# eICU Collaborative Research Database

# Notebook 4: Summary statistics

This notebook shows how summary statistics can be computed for a patient cohort using the `tableone` package. Usage instructions for tableone are at: https://pypi.org/project/tableone/


## Load libraries and connect to the database

In [0]:
# Import libraries
import numpy as np
import os
import pandas as pd
import matplotlib.pyplot as plt
import matplotlib.patches as patches
import matplotlib.path as path

# Make pandas dataframes prettier
from IPython.display import display, HTML

# Access data using Google BigQuery.
from google.colab import auth
from google.cloud import bigquery

In [0]:
# authenticate
auth.authenticate_user()

In [0]:
# Set up environment variables
project_id='tdothealthhack-team'
os.environ["GOOGLE_CLOUD_PROJECT"]=project_id

In [0]:
# Helper function to read data from BigQuery into a DataFrame.
def run_query(query):
    return pd.io.gbq.read_gbq(query, project_id=project_id, dialect="standard")

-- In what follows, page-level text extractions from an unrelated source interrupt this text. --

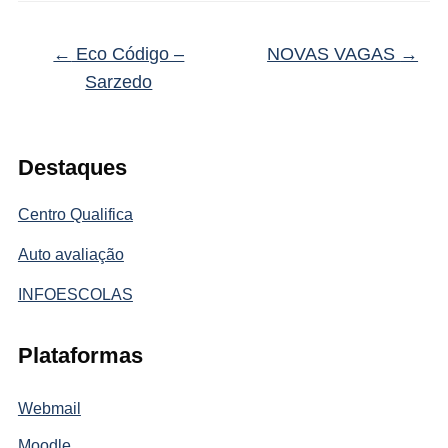
←
Eco Código –
NOVAS VAGAS
→
Sarzedo
Destaques
Centro Qualifica
Auto avaliação
INFOESCOLAS
Plataformas
Webmail
Moodle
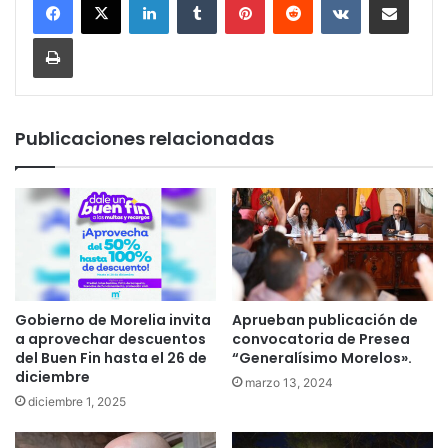
Imprimir
Publicaciones relacionadas
Gobierno de Morelia invita
Aprueban publicación de
a aprovechar descuentos
convocatoria de Presea
del Buen Fin hasta el 26 de
“Generalísimo Morelos».
diciembre
marzo 13, 2024
diciembre 1, 2025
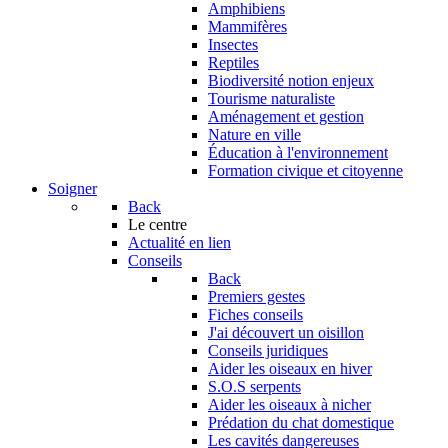
Amphibiens
Mammifères
Insectes
Reptiles
Biodiversité notion enjeux
Tourisme naturaliste
Aménagement et gestion
Nature en ville
Éducation à l'environnement
Formation civique et citoyenne
Soigner
Back
Le centre
Actualité en lien
Conseils
Back
Premiers gestes
Fiches conseils
J'ai découvert un oisillon
Conseils juridiques
Aider les oiseaux en hiver
S.O.S serpents
Aider les oiseaux à nicher
Prédation du chat domestique
Les cavités dangereuses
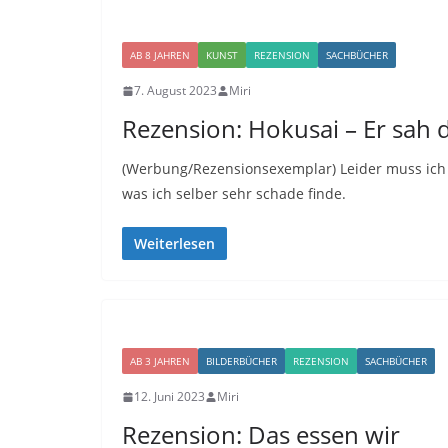
AB 8 JAHREN
KUNST
REZENSION
SACHBÜCHER
7. August 2023
Miri
Rezension: Hokusai – Er sah d
(Werbung/Rezensionsexemplar) Leider muss ich 
was ich selber sehr schade finde.
Weiterlesen
AB 3 JAHREN
BILDERBÜCHER
REZENSION
SACHBÜCHER
12. Juni 2023
Miri
Rezension: Das essen wir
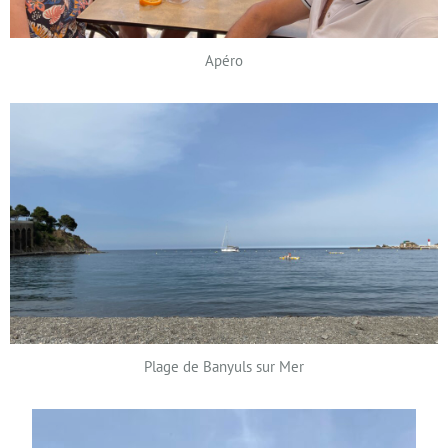
Apéro
Plage de Banyuls sur Mer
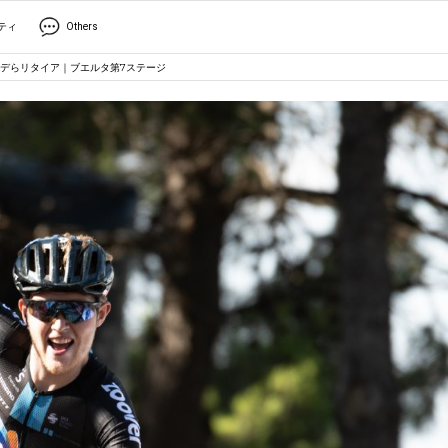
ティ
Others
デらリタイア｜ブエルタ第7ステージ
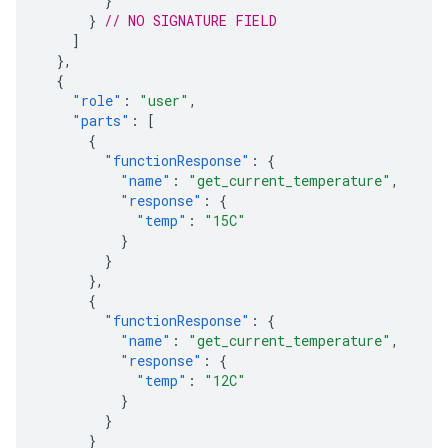
}
}
// NO SIGNATURE FIELD
]
},
{
"role"
:
"user"
,
"parts"
:
[
{
"functionResponse"
:
{
"name"
:
"get_current_temperature"
,
"response"
:
{
"temp"
:
"15C"
}
}
},
{
"functionResponse"
:
{
"name"
:
"get_current_temperature"
,
"response"
:
{
"temp"
:
"12C"
}
}
}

## Install and load the `tableone` package

The tableone package can be used to compute summary statistics for a patient cohort. Unlike the previous packages, it is not installed by default in Colab, so will need to install it first.

In [0]:
!pip install tableone

In [0]:
# Import the tableone class
from tableone import TableOne

## Load the patient cohort

In this example, we will load all data from the patient data, and link it to APACHE data to provide richer summary information.

In [0]:
# Link the patient and apachepatientresult tables on patientunitstayid
# using an inner join.
query = """
SELECT p.unitadmitsource, p.gender, p.age, p.ethnicity, p.admissionweight, 
    p.unittype, p.unitstaytype, a.acutephysiologyscore,
    a.apachescore, a.actualiculos, a.actualhospitalmortality,
    a.unabridgedunitlos, a.unabridgedhosplos
FROM `physionet-data.eicu_crd_demo.patient` p
INNER JOIN `physionet-data.eicu_crd_demo.apachepatientresult` a
ON p.patientunitstayid = a.patientunitstayid
WHERE apacheversion LIKE 'IVa'
"""

cohort = run_query(query)

In [0]:
cohort.head()

## Calculate summary statistics

Before summarizing the data, we will need to convert the ages to numerical values.

In [0]:
cohort['agenum'] = pd.to_numeric(cohort['age'], errors='coerce')

In [0]:
columns = ['unitadmitsource', 'gender', 'agenum', 'ethnicity',
          'admissionweight','unittype','unitstaytype',
          'acutephysiologyscore','apachescore','actualiculos',
          'unabridgedunitlos','unabridgedhosplos']

In [0]:
TableOne(cohort, columns=columns, labels={'agenum': 'age'}, 
         groupby='actualhospitalmortality',
         label_suffix=True, limit=4)

## Questions

- Are the severity of illness measures higher in the survival or non-survival group?
- What issues suggest that some of the summary statistics might be misleading?
- How might you address these issues?

## Visualizing the data

Plotting the distribution of each variable by group level via histograms, kernel density estimates and boxplots is a crucial component to data analysis pipelines. Vizualisation is often is the only way to detect problematic variables in many real-life scenarios. We'll review a couple of the variables.

In [0]:
# Plot distributions to review possible multimodality
cohort[['acutephysiologyscore','agenum']].dropna().plot.kde(figsize=[12,8])
plt.legend(['APS Score', 'Age (years)'])
plt.xlim([-30,250])

## Questions

- Do the plots change your view on how these variable should be reported?